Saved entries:
# # #
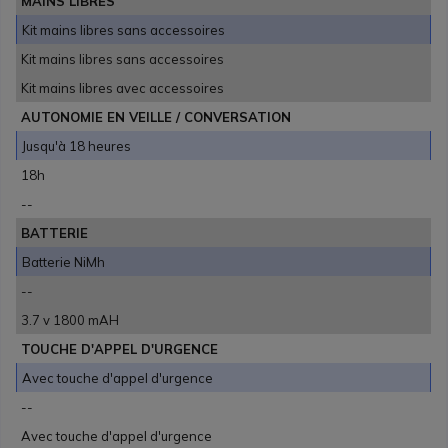
MAINS LIBRES
Kit mains libres sans accessoires
Kit mains libres sans accessoires
Kit mains libres avec accessoires
AUTONOMIE EN VEILLE / CONVERSATION
Jusqu'à 18 heures
18h
--
BATTERIE
Batterie NiMh
--
3.7 v 1800 mAH
TOUCHE D'APPEL D'URGENCE
Avec touche d'appel d'urgence
--
Avec touche d'appel d'urgence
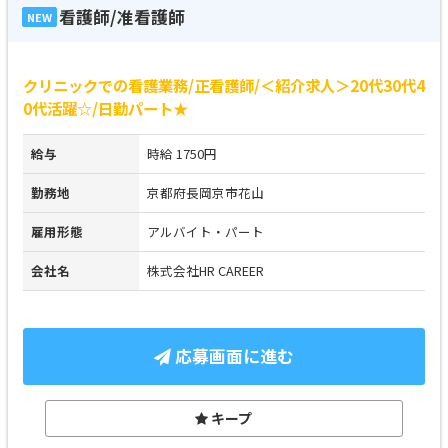
看護師/准看護師
NEW
クリニックでの看護業務/正看護師/＜紹介求人＞20代30代4
0代活躍☆/日勤パート★
給与
時給 1750円
勤務地
京都府長岡京市花山
雇用形態
アルバイト・パート
会社名
株式会社HR CAREER
応募画面に進む
キープ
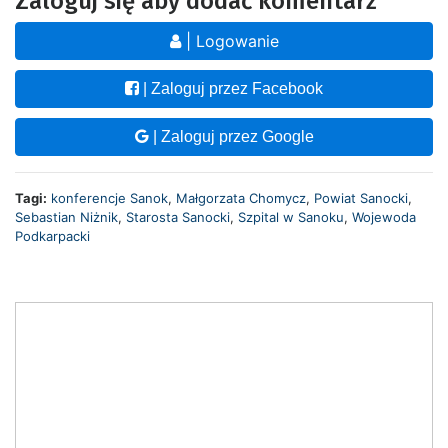
Zaloguj się aby dodać komentarz
| Logowanie
| Zaloguj przez Facebook
| Zaloguj przez Google
Tagi:
konferencje Sanok
,
Małgorzata Chomycz
,
Powiat Sanocki
,
Sebastian Niżnik
,
Starosta Sanocki
,
Szpital w Sanoku
,
Wojewoda
Podkarpacki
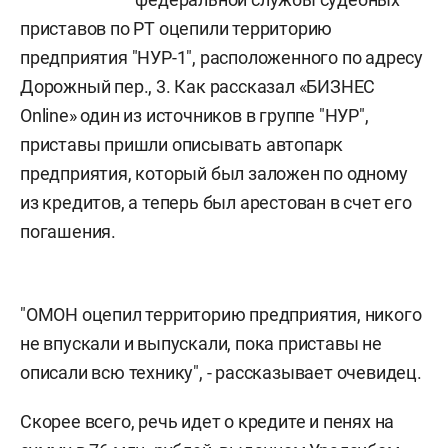
приставов по РТ оцепили территорию
предприятия "НУР-1", расположенного по адресу
Дорожный пер., 3. Как рассказал «БИЗНЕС
Online» один из источников в группе "НУР",
приставы пришли описывать автопарк
предприятия, который был заложен по одному
из кредитов, а теперь был арестован в счет его
погашения.
"ОМОН оцепил территорию предприятия, никого
не впускали и выпускали, пока приставы не
описали всю технику", - рассказывает очевидец.
Скорее всего, речь идет о кредите и пенях на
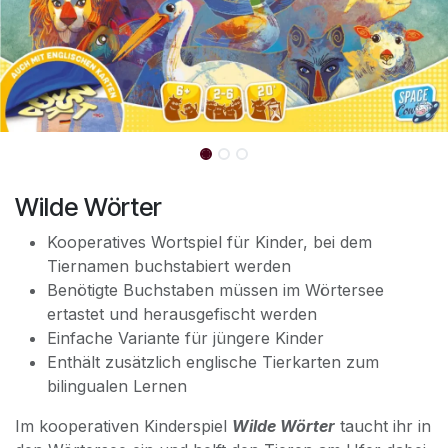
Wilde Wörter
Kooperatives Wortspiel für Kinder, bei dem
Tiernamen buchstabiert werden
Benötigte Buchstaben müssen im Wörtersee
ertastet und herausgefischt werden
Einfache Variante für jüngere Kinder
Enthält zusätzlich englische Tierkarten zum
bilingualen Lernen
Im kooperativen Kinderspiel
Wilde Wörter
taucht ihr in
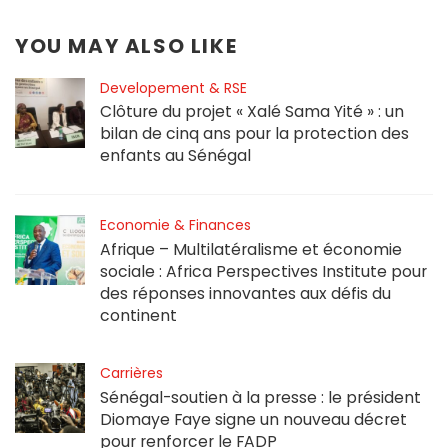
YOU MAY ALSO LIKE
Developement & RSE
Clôture du projet « Xalé Sama Yité » : un
bilan de cinq ans pour la protection des
enfants au Sénégal
Economie & Finances
Afrique – Multilatéralisme et économie
sociale : Africa Perspectives Institute pour
des réponses innovantes aux défis du
continent
Carrières
Sénégal-soutien à la presse : le président
Diomaye Faye signe un nouveau décret
pour renforcer le FADP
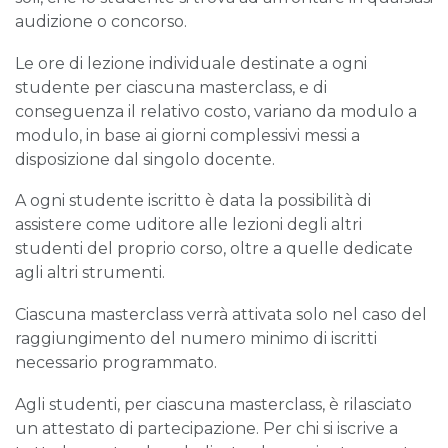
audizione o concorso.
Le ore di lezione individuale destinate a ogni
studente per ciascuna masterclass, e di
conseguenza il relativo costo, variano da modulo a
modulo, in base ai giorni complessivi messi a
disposizione dal singolo docente.
A ogni studente iscritto è data la possibilità di
assistere come uditore alle lezioni degli altri
studenti del proprio corso, oltre a quelle dedicate
agli altri strumenti.
Ciascuna masterclass verrà attivata solo nel caso del
raggiungimento del numero minimo di iscritti
necessario programmato.
Agli studenti, per ciascuna masterclass, è rilasciato
un attestato di partecipazione. Per chi si iscrive a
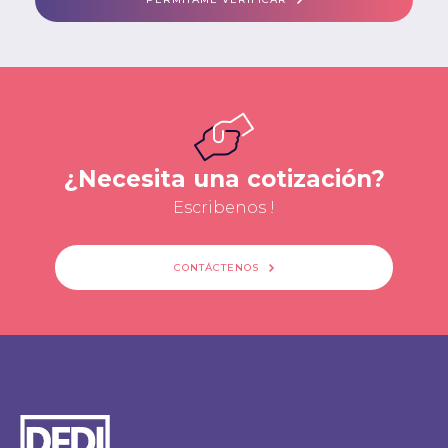
¿Necesita una cotización?
Escribenos !
CONTÁCTENOS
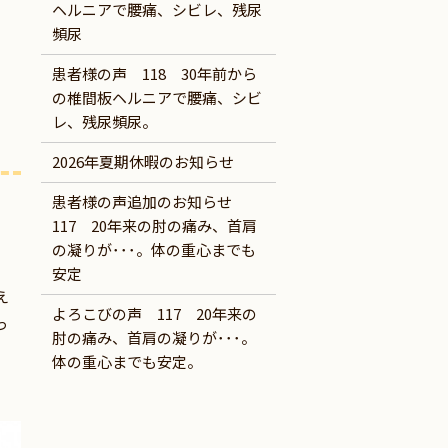
ヘルニアで腰痛、シビレ、残尿
頻尿
患者様の声 118 30年前から
の椎間板ヘルニアで腰痛、シビ
レ、残尿頻尿。
2026年夏期休暇のお知らせ
患者様の声追加のお知らせ
117 20年来の肘の痛み、首肩
の凝りが･･･。体の重心までも
安定
え
よろこびの声 117 20年来の
っ
肘の痛み、首肩の凝りが･･･。
体の重心までも安定。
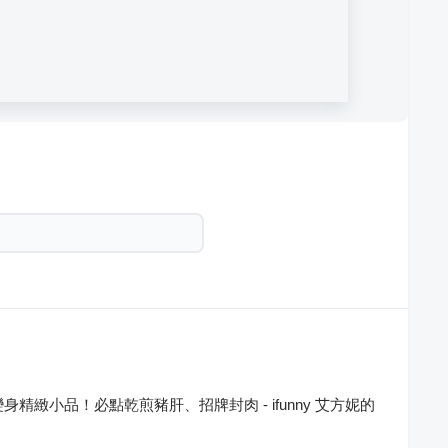
精緻小品！必點乾煎豬肝、招牌封肉 - ifunny 艾方妮的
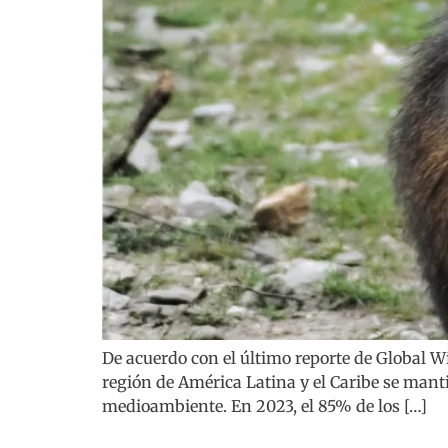
De acuerdo con el último reporte de Global Wi
región de América Latina y el Caribe se man
medioambiente. En 2023, el 85% de los […]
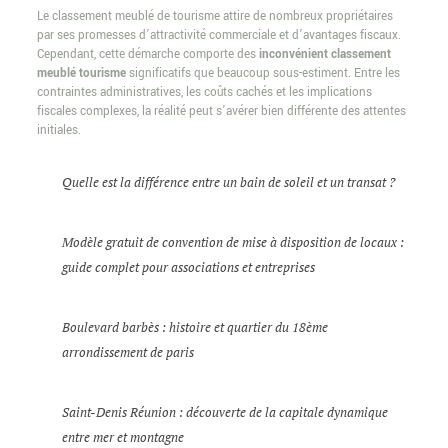
Le classement meublé de tourisme attire de nombreux propriétaires
par ses promesses d’attractivité commerciale et d’avantages fiscaux.
Cependant, cette démarche comporte des
inconvénient classement
meublé tourisme
significatifs que beaucoup sous-estiment. Entre les
contraintes administratives, les coûts cachés et les implications
fiscales complexes, la réalité peut s’avérer bien différente des attentes
initiales.
Quelle est la différence entre un bain de soleil et un transat ?
Modèle gratuit de convention de mise à disposition de locaux :
guide complet pour associations et entreprises
Boulevard barbès : histoire et quartier du 18ème
arrondissement de paris
Saint-Denis Réunion : découverte de la capitale dynamique
entre mer et montagne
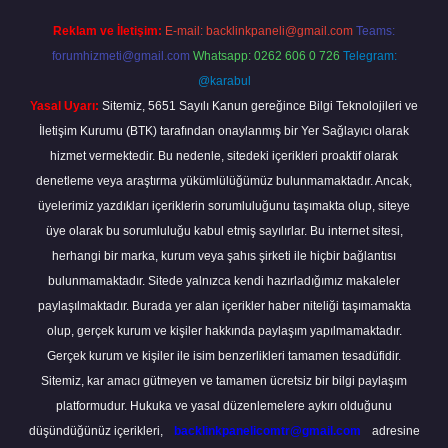
Reklam ve İletişim:
E-mail:
backlinkpaneli@gmail.com
Teams:
forumhizmeti@gmail.com
Whatsapp: 0262 606 0 726
Telegram:
@karabul
Yasal Uyarı:
Sitemiz, 5651 Sayılı Kanun gereğince Bilgi Teknolojileri ve
İletişim Kurumu (BTK) tarafından onaylanmış bir Yer Sağlayıcı olarak
hizmet vermektedir. Bu nedenle, sitedeki içerikleri proaktif olarak
denetleme veya araştırma yükümlülüğümüz bulunmamaktadır. Ancak,
üyelerimiz yazdıkları içeriklerin sorumluluğunu taşımakta olup, siteye
üye olarak bu sorumluluğu kabul etmiş sayılırlar. Bu internet sitesi,
herhangi bir marka, kurum veya şahıs şirketi ile hiçbir bağlantısı
bulunmamaktadır. Sitede yalnızca kendi hazırladığımız makaleler
paylaşılmaktadır. Burada yer alan içerikler haber niteliği taşımamakta
olup, gerçek kurum ve kişiler hakkında paylaşım yapılmamaktadır.
Gerçek kurum ve kişiler ile isim benzerlikleri tamamen tesadüfidir.
Sitemiz, kar amacı gütmeyen ve tamamen ücretsiz bir bilgi paylaşım
platformudur. Hukuka ve yasal düzenlemelere aykırı olduğunu
düşündüğünüz içerikleri,
backlinkpanelicomtr@gmail.com
adresine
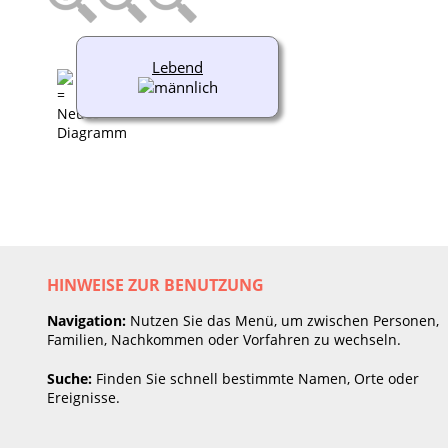
Lebend
HINWEISE ZUR BENUTZUNG
Navigation:
Nutzen Sie das Menü, um zwischen Personen,
Familien, Nachkommen oder Vorfahren zu wechseln.
Suche:
Finden Sie schnell bestimmte Namen, Orte oder
Ereignisse.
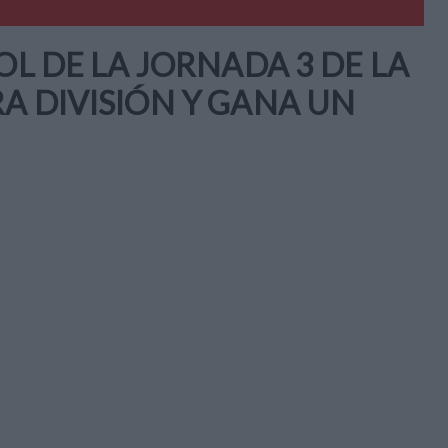
OL DE LA JORNADA 3 DE LA
A DIVISIÓN Y GANA UN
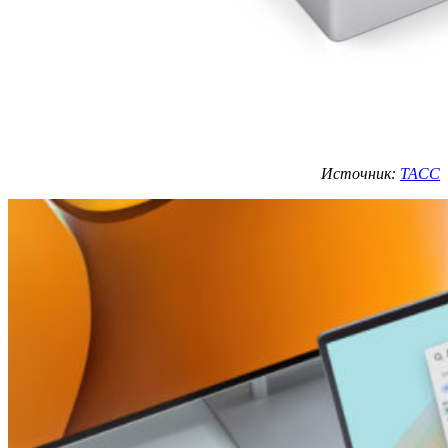
Источник:
ТАСС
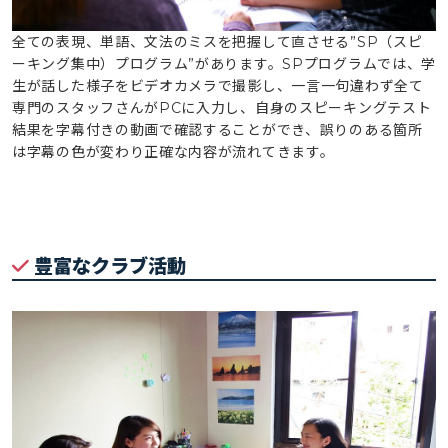
全ての表現、単語、文法のミスを把握して直させる”SP（スピ
ーキング集中）プログラム”があります。SPプログラムでは、学
生が話した様子をビデオカメラで撮影し、一言一句違わず全て
専門のスタッフさんがPCに入力し、自身のスピーキングテスト
結果を字幕付きの動画で確認することができ、誤りのある箇所
は字幕の色が変わり正確な内容が流れてきます。
豊富なクラブ活動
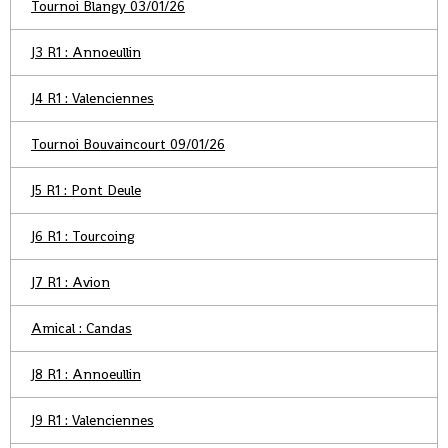
Tournoi Blangy 03/01/26
J3 R1 : Annoeullin
J4 R1 : Valenciennes
Tournoi Bouvaincourt 09/01/26
J5 R1 : Pont Deule
J6 R1 : Tourcoing
J7 R1 : Avion
Amical : Candas
J8 R1 : Annoeullin
J9 R1 : Valenciennes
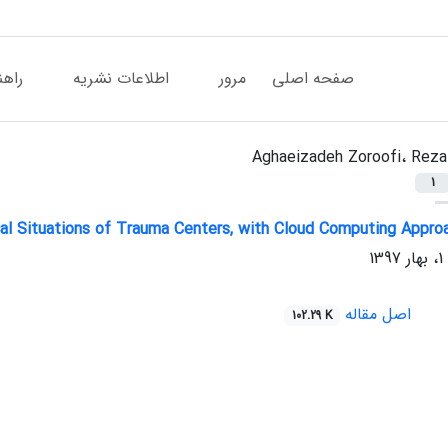
صفحه اصلی
مرور
اطلاعات نشریه
راهن
Aghaeizadeh Zoroofi، Reza
1
cal Situations of Trauma Centers, with Cloud Computing Appro
اصل مقاله
102.29 K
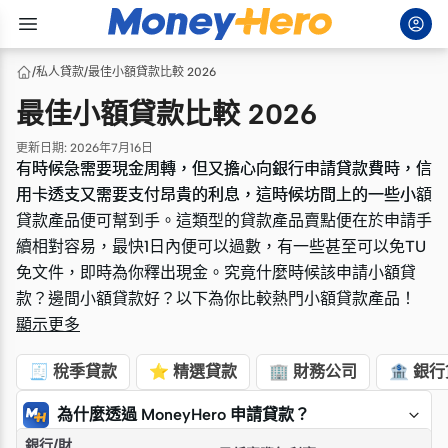
/
私人貸款
/
最佳小額貸款比較 2026
最佳小額貸款比較 2026
更新日期
:
2026年7月16日
有時候急需要現金周轉，但又擔心向銀行申請貸款費時，信
有時候急需要現金周轉，但又擔心向銀行申請貸款費時，信
用卡透支又需要支付昂貴的利息，這時候坊間上的一些小額
用卡透支又需要支付昂貴的利息，這時候坊間上的一些小額
貸款產品便可幫到手。這類型的貸款產品賣點便在於申請手
貸款產品便可幫到手。這類型的貸款產品賣點便在於申請手
續相對容易，最快1日內便可以過數，有一些甚至可以免TU
續相對容易，最快1日內便可以過數，有一些甚至可以免TU
免文件，即時為你釋出現金。究竟什麼時候該申請小額貸
免文件，即時為你釋出現金。究竟什麼時候該申請小額貸
款？邊間小額貸款好？以下為你比較熱門小額貸款產品！
款？邊間小額貸款好？以下為你比較熱門小額貸款產品！
顯示更多
🧾 稅季貸款
⭐ 精選貸款
🏢 財務公司
🏦 銀
為什麼透過 MoneyHero 申請貸款？
銀行/財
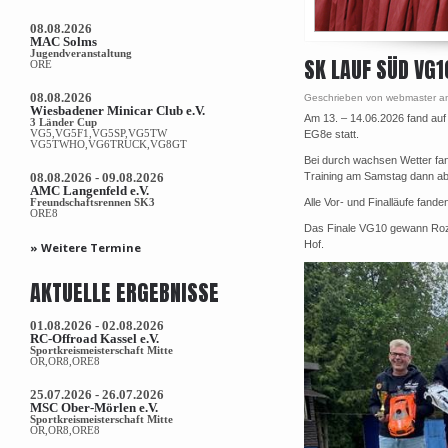
08.08.2026
MAC Solms
Jugendveranstaltung
SK LAUF SÜD VG1
ORE
08.08.2026
Geschrieben von webmaster a
Wiesbadener Minicar Club e.V.
Am 13. – 14.06.2026 fand auf
3 Länder Cup
VG5,VG5F1,VG5SP,VG5TW
EG8e statt.
VG5TWHO,VG6TRUCK,VG8GT
Bei durch wachsen Wetter fan
08.08.2026 - 09.08.2026
Training am Samstag dann ab 
AMC Langenfeld e.V.
Freundschaftsrennen SK3
Alle Vor- und Finalläufe fande
ORE8
Das Finale VG10 gewann Rozy
Hof.
» Weitere Termine
AKTUELLE ERGEBNISSE
01.08.2026 - 02.08.2026
RC-Offroad Kassel e.V.
Sportkreismeisterschaft Mitte
OR,OR8,ORE8
25.07.2026 - 26.07.2026
MSC Ober-Mörlen e.V.
Sportkreismeisterschaft Mitte
OR,OR8,ORE8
# # #
EXERCISE DETAILS | The reply should be nothing but the number of lines in the entries that include "olarak".

RESPONSE BOX | 3